Page:Jean Hingre - Monographie du patois de La Bresse (Vosges), 1887.pdf/15

Le texte de cette page a été corrigé et est conforme au fac-similé.
— 15 —

un gilet aisé, in prókhte (= prókhteu) biè-n-auhan—un gilet bien aisé.

Comme la troisième personne du pluriel du présent de l’indicatif et du présent ou imparfait du subjonctif fait toujours entendre la syllabe te ou simplement t’ derrière la syllabe du thème : el pwaulte—ils parlent, qu’el pwauléste—qu’ils parlent ou parlassent ; en vertu de la loi dont il s’agit, ce te final fera toujours teu quand le mot suivant commencera par une consonne : el rtòn’te ène piére—ils retournent une pierre ; el rtòn’te (= rtòn’teu) ló fwò—ils retournent leur foin ; el pwaulte essòne—ils parlent ensemble ; el pwaulte (= pwaulteu) giraumm’hê—ils parlent giraumé ; qu’el pwauléste (= pwaulesteu) cwòn’hè—qu’ils parlent cornimontais.

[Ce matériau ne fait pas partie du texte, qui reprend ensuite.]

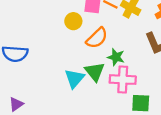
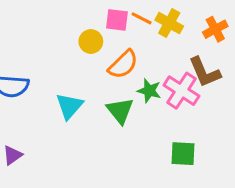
cyan triangle: (74, 78) -> (69, 106), moved
pink cross: (123, 80) -> (181, 91), moved, turned 30

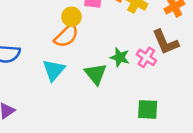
orange semicircle: (123, 65) -> (66, 36), moved
pink cross: (181, 91) -> (146, 57), size x0.7

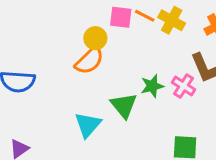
green star: (120, 57) -> (152, 86), turned -30
cyan triangle: (54, 70) -> (88, 125), moved

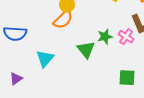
cyan triangle: (88, 125) -> (45, 59), moved

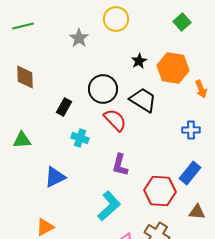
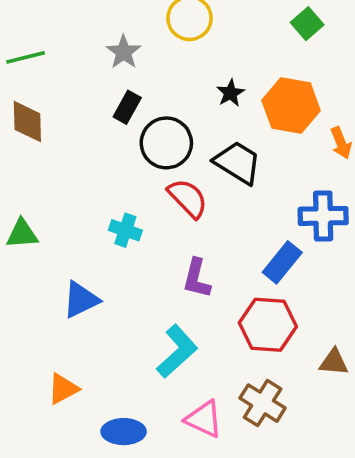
green line: (23, 26) -> (26, 57), moved
black rectangle: (64, 107) -> (127, 107), moved
blue cross: (191, 130) -> (323, 216), size x1.5
blue rectangle: (190, 173) -> (282, 262), moved

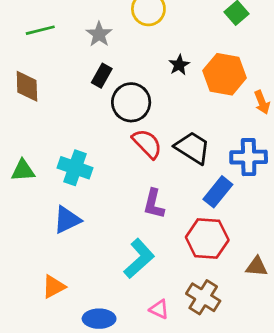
green line: (26, 57) -> (40, 30), moved
black trapezoid: (238, 163) -> (193, 148), moved
cyan cross: (125, 230) -> (75, 168), moved, size x1.4
pink triangle: (204, 419) -> (159, 309), size x0.7

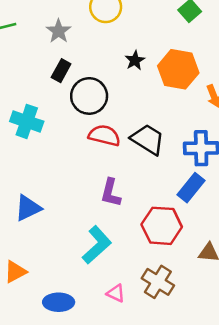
red semicircle: (147, 144) -> (104, 135), turned -32
cyan cross: (75, 168) -> (27, 121), moved
blue rectangle: (218, 192) -> (191, 188), moved

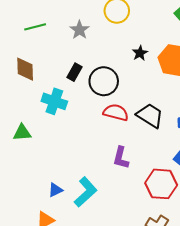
black rectangle: (61, 71) -> (74, 72), moved
blue triangle: (28, 208) -> (55, 190), moved, size x0.7
cyan L-shape: (97, 245) -> (86, 192), moved

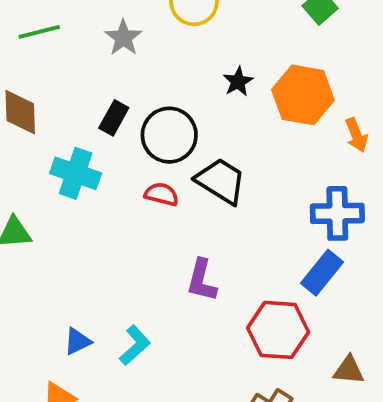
red semicircle: (116, 112) -> (162, 194), moved, size x0.7
black trapezoid: (150, 115) -> (221, 181), moved
cyan L-shape: (86, 192) -> (135, 345), size x0.7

Toujours en vertu de la même loi, et aussi en vue d’éviter une fâcheuse homophonie, dont il sera rendu compte à propos des pronoms personnels, ceux-ci placés après le verbe comme sujets ou comme régimes, se prononcent encore meu, teu, seu au lieu de mé, té, sé, si le verbe finit par une syllabe en e muet : aipwôte-te (= teu) mas róbe—apportes-tu mes habits ? mwòne-me (= meu) hau—mène-moi en haut ; bóte-le (= leu) bai—mets-le en bas. Mais comme il s’agit ici, soit d’éviter une suite de trois consonnes, soit aussi d’écarter certaines homophonies d’un mauvais effet pour l’oreille et pour l’intelligence tout ensemble, on maintient le son eu lors même que le mot suivant commence par une voyelle, et alors, exception unique, l’élision ne se fait pas : laikhe-te (= teu) ètiôre—laisse-toi enfermer, aitache-le (= leu) i khtâle—attache-le à l’écurie.

Cet e final devenu eu, a la valeur d’une voyelle sonore et permet à un autre e intermittent, venant à sa suite, de rester muet : el pròn’te (= pròneteu) le méyó—ils prennent le meilleur. Dans tous les cas, il est aussi faible et aussi bref que possible.